First of all, the new requirements have to be defined, alternatives evaluated, results analyzed, and then a new preservation plan created. This plan may require adjustments to the software being used as well as modifications to file formats. Any data conversion can be carried out with the help of appropriate conversion software, even when the data is used and access is appropriate.

Belonging to a specific discipline and the associated choice of measurement methods often leads to the use of certain data formats that are meaningful to the research community. This also involves the use of ‘typical’ data collection and analysis tools and corresponding software that typically operate with their own file formats but often include export options for other file formats.

Depending on the context of use and discipline, certain data formats are more popular than others. For statistical analyses, SPSS, R, SAS, and STATA are common programs. For example, if you want to open an SPSS file (*.sav) in other software, the file must be first converted.

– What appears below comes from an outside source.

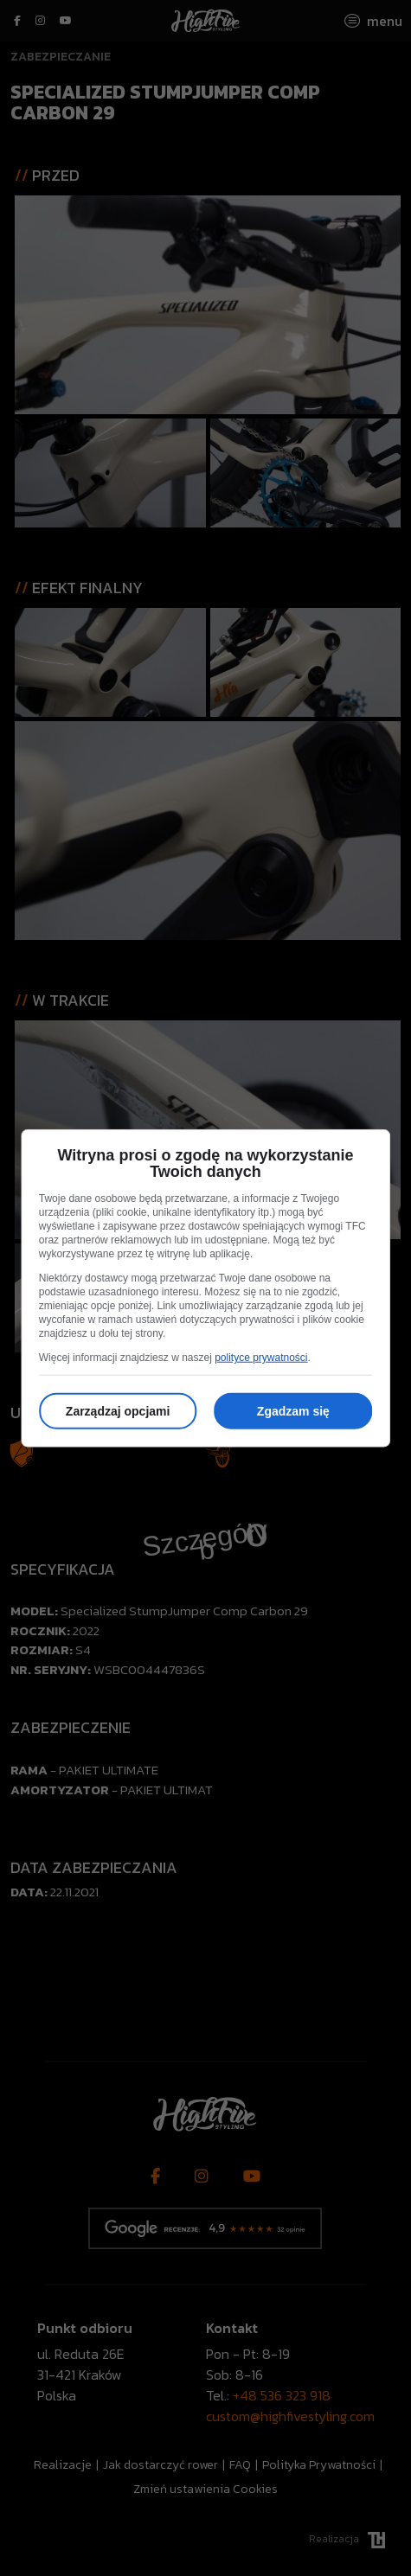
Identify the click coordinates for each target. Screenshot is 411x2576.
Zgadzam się (293, 1411)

Conversion refers to the process of transferring data from one format to another. When converting data, it is important to research various options depending on the source and target formats. Usually you can find all relevant information in the software help menu.

There are different ways to convert data:

Conversion via data export

In this specific example, in SPSS (version 24), you can select various formats of other statistical software such as STATA or SAS under “File – Export” or even specify different versions of the respective statistical programs under “File – Save As.” This allows you to generate directly a different data format through data export and to open the data in the ‘new’ statistical program in the appropriate file format.

Conversion during data import

Converting SPSS files into R-compatible data formats can be done directly in R using various applications. Here, the data format conversion is performed alongside the data import.

Conversion to other file formats can be lossless (the new data contains all the information that was present in the original), lossy (the new data no longer contains all the information from the original), or meaningful (conversion ‘in essence’; the essential content is preserved with or without information loss), whereby lossless conversion should be strived for. However, sometimes you may need to opt for a smaller file size, which comes at the cost of information loss.

In the context of data transformation, it may also be useful or necessary (e.g., due to changing research community requirements, new insights in the relevant research field, or new research possibilities) to supplement a dataset or split it into subdatasets.